┏━━

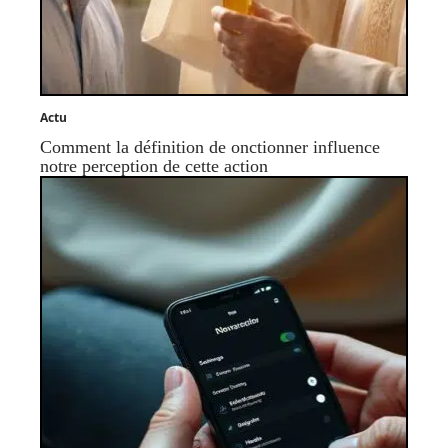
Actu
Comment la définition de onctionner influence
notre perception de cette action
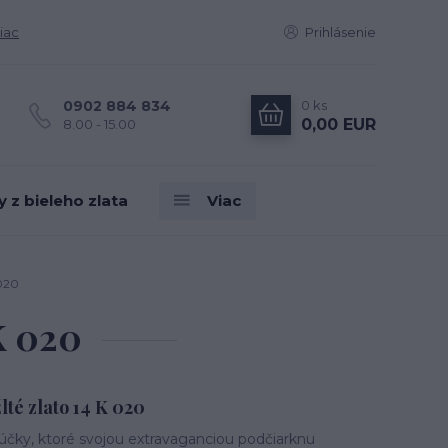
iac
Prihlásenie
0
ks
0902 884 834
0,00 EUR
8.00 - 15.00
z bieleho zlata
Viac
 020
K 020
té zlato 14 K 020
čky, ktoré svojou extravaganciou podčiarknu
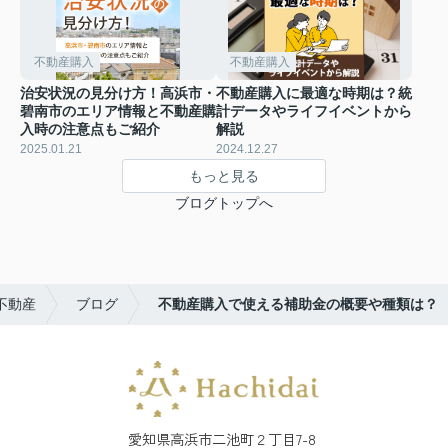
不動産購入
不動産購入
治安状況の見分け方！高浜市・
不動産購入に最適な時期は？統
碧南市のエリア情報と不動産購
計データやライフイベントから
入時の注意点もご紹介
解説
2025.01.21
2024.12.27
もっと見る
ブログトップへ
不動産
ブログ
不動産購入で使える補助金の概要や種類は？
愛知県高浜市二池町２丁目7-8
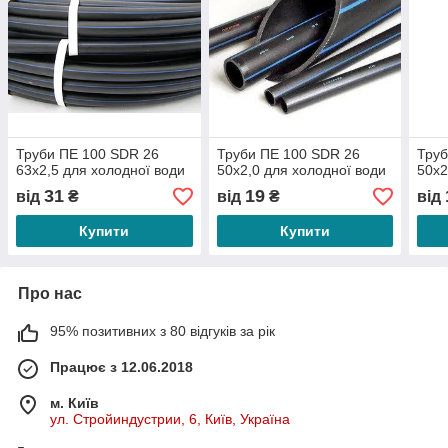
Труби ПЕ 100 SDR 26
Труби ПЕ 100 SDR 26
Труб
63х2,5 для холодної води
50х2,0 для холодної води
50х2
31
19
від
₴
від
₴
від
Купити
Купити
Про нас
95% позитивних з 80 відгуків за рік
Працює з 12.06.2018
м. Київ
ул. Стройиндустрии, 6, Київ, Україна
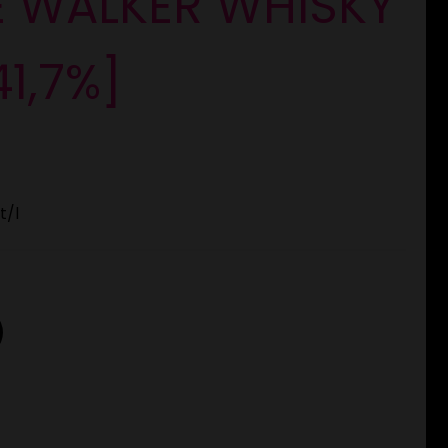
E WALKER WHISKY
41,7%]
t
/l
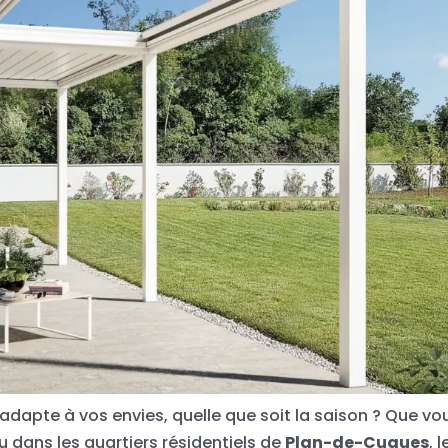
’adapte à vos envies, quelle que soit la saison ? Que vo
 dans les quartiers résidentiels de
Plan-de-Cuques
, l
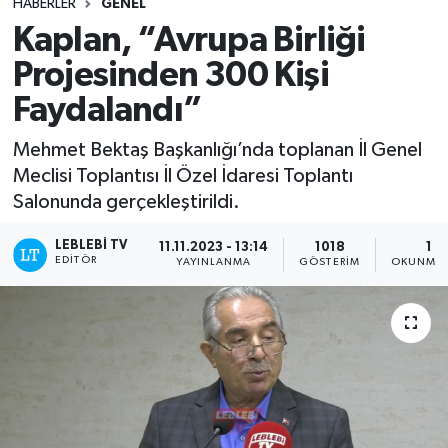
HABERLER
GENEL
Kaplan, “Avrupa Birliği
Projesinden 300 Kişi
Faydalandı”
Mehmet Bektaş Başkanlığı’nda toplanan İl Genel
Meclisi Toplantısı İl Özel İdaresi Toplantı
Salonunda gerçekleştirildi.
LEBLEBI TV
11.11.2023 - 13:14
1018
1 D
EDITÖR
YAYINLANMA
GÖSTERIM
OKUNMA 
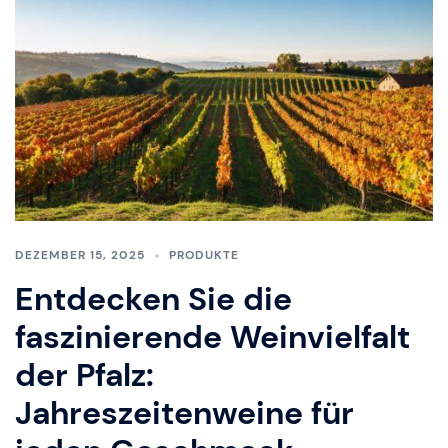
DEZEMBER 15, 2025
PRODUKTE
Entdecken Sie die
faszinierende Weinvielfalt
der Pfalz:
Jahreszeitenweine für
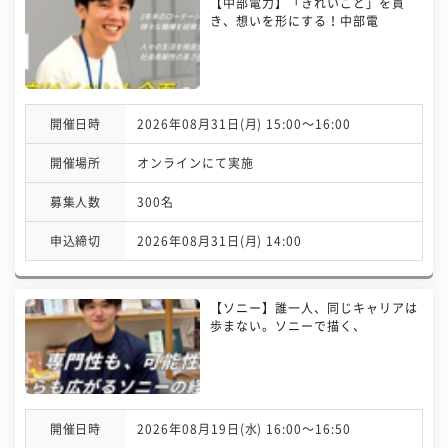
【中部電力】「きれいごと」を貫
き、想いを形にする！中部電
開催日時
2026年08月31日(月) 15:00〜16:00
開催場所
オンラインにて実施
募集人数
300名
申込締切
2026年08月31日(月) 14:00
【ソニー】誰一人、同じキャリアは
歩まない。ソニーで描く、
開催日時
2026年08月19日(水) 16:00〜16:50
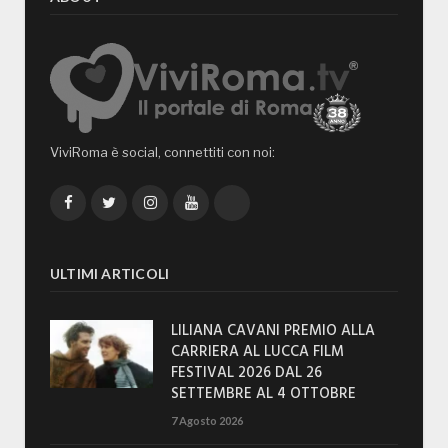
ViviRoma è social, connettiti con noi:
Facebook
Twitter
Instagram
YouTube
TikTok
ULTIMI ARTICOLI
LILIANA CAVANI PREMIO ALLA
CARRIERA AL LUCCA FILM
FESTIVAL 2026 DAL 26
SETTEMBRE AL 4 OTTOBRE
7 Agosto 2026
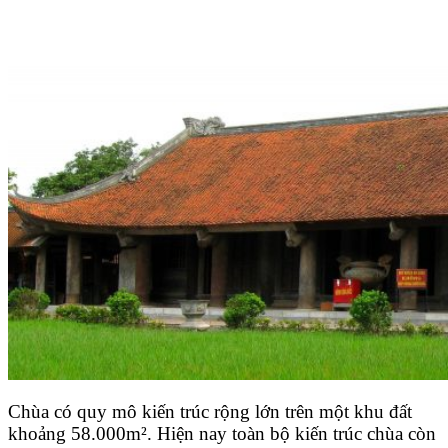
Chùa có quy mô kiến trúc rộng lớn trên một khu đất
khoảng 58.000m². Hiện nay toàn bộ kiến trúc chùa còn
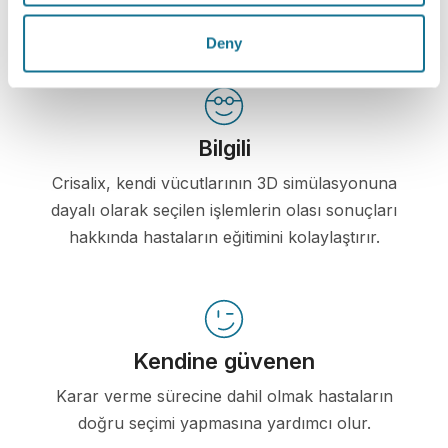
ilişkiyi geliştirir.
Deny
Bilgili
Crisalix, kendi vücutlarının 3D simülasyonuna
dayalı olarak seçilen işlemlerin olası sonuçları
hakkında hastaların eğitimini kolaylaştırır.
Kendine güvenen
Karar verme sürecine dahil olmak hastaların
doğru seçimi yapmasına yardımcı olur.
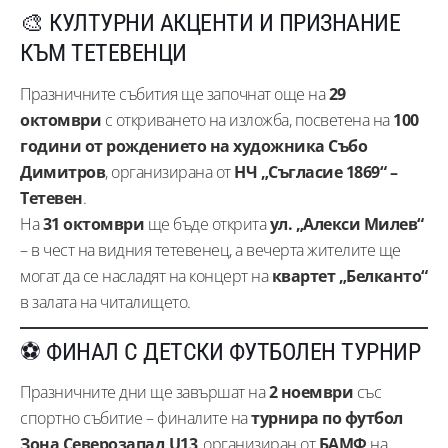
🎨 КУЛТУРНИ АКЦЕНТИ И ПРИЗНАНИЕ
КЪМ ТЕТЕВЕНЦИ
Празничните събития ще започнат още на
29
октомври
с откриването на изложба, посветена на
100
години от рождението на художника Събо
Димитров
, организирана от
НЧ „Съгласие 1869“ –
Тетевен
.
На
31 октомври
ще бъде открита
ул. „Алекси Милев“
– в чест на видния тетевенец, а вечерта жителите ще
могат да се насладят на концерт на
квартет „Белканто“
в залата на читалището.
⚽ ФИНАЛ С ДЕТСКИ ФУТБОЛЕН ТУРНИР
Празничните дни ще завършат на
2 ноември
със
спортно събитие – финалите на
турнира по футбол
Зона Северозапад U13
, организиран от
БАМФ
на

┗━━
┏━━

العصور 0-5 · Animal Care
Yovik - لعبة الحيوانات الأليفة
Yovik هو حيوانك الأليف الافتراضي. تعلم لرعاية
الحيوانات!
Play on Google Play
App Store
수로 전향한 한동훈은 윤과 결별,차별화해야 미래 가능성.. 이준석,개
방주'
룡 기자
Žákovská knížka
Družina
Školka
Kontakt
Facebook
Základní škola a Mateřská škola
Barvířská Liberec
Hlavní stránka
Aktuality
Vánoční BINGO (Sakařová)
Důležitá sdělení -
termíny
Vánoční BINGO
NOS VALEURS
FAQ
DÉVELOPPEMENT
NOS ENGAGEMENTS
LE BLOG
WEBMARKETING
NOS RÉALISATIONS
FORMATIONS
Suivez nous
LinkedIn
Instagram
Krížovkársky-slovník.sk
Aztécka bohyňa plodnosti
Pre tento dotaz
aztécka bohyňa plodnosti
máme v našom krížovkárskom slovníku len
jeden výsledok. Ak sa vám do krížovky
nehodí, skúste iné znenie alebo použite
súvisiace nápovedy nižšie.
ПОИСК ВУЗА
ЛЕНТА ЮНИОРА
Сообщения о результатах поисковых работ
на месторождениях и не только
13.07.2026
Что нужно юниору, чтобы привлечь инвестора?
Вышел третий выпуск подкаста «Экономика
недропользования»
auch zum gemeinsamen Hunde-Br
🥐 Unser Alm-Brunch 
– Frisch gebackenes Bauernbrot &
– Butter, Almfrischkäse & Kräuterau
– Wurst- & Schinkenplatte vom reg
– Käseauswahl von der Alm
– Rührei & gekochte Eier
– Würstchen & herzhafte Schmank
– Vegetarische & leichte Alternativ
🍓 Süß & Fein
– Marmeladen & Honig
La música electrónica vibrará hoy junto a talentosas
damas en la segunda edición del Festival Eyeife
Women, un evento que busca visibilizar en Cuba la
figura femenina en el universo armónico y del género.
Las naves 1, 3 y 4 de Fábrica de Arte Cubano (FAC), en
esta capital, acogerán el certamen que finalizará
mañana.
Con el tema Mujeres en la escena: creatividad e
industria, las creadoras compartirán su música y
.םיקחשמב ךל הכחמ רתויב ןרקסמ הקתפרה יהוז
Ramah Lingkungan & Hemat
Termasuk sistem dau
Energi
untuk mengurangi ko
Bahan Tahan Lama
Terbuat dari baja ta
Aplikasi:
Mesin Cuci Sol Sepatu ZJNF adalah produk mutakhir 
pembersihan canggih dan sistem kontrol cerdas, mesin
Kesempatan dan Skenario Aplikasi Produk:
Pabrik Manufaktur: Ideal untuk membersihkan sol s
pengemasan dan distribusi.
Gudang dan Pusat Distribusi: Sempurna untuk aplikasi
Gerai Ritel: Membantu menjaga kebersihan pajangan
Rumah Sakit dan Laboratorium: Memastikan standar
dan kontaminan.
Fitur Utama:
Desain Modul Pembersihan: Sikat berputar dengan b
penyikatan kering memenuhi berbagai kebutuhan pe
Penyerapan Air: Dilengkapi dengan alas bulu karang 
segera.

┗━━

__What to do__
Once you have identified the lines above that contain "hastaların", copy each of them.

__Solution__
hakkında hastaların eğitimini kolaylaştırır.
Karar verme sürecine dahil olmak hastaların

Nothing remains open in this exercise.